_EXERCISE OBJECTIVE_
From the records below, copy each line in which the string "produktu" occurs.

(Page images and extracted text)
-=-=-=-=-

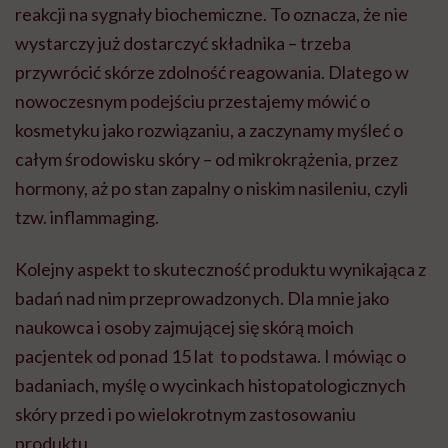
reakcji na sygnały biochemiczne. To oznacza, że nie
wystarczy już dostarczyć składnika – trzeba
przywrócić skórze zdolność reagowania. Dlatego w
nowoczesnym podejściu przestajemy mówić o
kosmetyku jako rozwiązaniu, a zaczynamy myśleć o
całym środowisku skóry – od mikrokrążenia, przez
hormony, aż po stan zapalny o niskim nasileniu, czyli
tzw. inflammaging.
Kolejny aspekt to skuteczność produktu wynikająca z
badań nad nim przeprowadzonych. Dla mnie jako
naukowca i osoby zajmującej się skórą moich
pacjentek od ponad 15 lat to podstawa. I mówiąc o
badaniach, myślę o wycinkach histopatologicznych
skóry przed i po wielokrotnym zastosowaniu
produktu.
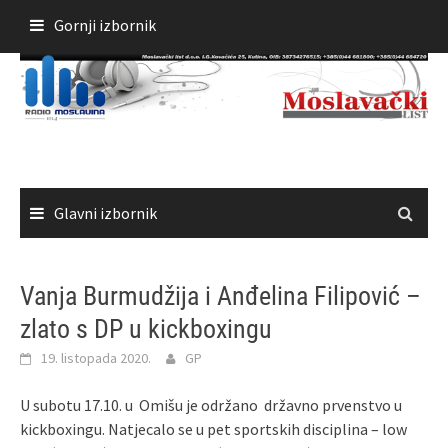
Skoči
Gornji izbornik
do
sadržaja
Glavni izbornik
Vanja Burmudžija i Anđelina Filipović –
zlato s DP u kickboxingu
19. listopada 2020.
GP
U subotu 17.10. u Omišu je održano državno prvenstvo u
kickboxingu. Natjecalo se u pet sportskih disciplina – low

-=-=-=-=-

_RESPONSE_
Kolejny aspekt to skuteczność produktu wynikająca z
produktu.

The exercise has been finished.